Among the recommendations, the review said the campus Department of Public Safety is understaffed, it needs to hire a victim advocate, it needs to train all its officers on dating violence, and it needs to adopt a lethality assessment already used by many other Utah police departments in intimate partner violence cases.
Watkins said the report about university police “does not offer any reason to believe” that McCluskey’s slaying could have been prevented. “Instead, the report offers weaknesses, identifies issues and provides us with a roadmap for strengthening our security on campus.”
“Overall the tone of the report sort of bent over backwards to be gentle on the university,” said Matt. “But the facts themselves were very damning ... they found an amazing number of failings, and then for them to say, we’re going to implement all these changes, but it wouldn’t have made any difference in preventing Lauren’s murder? It’s a very convenient, legal fiction, and blatantly false.”

Jill and Matt say their goal is to do Lauren’s memory justice by demanding accountability for her murder. That's why they say they are considering a lawsuit against the University of Utah.
“I am very determined not to profit personally,” Matt said. "It kind of boils down to honoring Lauren's memory and improving things for the future."
We want individuals to be held accountable and an admission of responsibility. – Jill McCluskey
University of Utah police declined an interview with the Deseret News.
Salt Lake City Police Chief Mike Brown did speak with the Deseret News about Lauren’s death.
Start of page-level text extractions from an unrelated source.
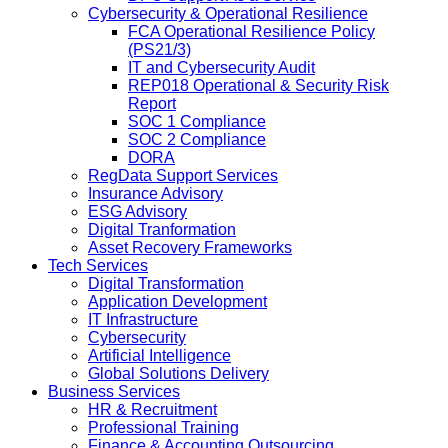
Cybersecurity & Operational Resilience
FCA Operational Resilience Policy
(PS21/3)
IT and Cybersecurity Audit
REP018 Operational & Security Risk
Report
SOC 1 Compliance
SOC 2 Compliance
DORA
RegData Support Services
Insurance Advisory
ESG Advisory
Digital Tranformation
Asset Recovery Frameworks
Tech Services
Digital Transformation
Application Development
IT Infrastructure
Cybersecurity
Artificial Intelligence
Global Solutions Delivery
Business Services
HR & Recruitment
Professional Training
Finance & Accounting Outsourcing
In an interview with the Deseret News, when asked if he believed SLCPD was responsible in any way for Lauren’s murder, Chief Brown said: “That is a very difficult question. I’m sitting here trying to think, because I know that is the question that Jill and Matthew want to know: who is responsible for the death of their daughter?” he said.
“I don’t think it’s fair for me to comment on their investigation and what occurred up there,” he said. “But what is fair to say is that we all have to do better. We’ve got to look at ways that we can protect those we have the responsibility to protect ... because in the end, none of us ever want to see a tragedy like this occur again.”

Mother's Day
The day before Mother’s Day in Pullman, Washington, six months after her daughter’s death, Jill McCluskey sits at her kitchen table, reading a card Lauren made for her when she was 11 years old.
“You are a great friend, a great coach, a great person, and a great mother. Thank you for always being there for me and supporting me through all my life. I love you, Happy Mother’s Day,” it reads. The words are written in large cursive letters, surrounded by small hearts. Lauren made one for Jill every year.
That’s one thing Lauren will never have, Jill says wistfully: the chance to be a mom.
Lauren shows up almost nightly in Jill's dreams, except with a different ending: she's not dead, she's merely hiding, she was safe all along. When she wakes up, the grief hits her all over again.
Tomorrow will be just as painful as today, she knows, but Jill has no choice but to face it, the way she will every day for the rest of her life.
“I think I miss her every day,” she says. “So I don’t know that Mother's Day is much different.”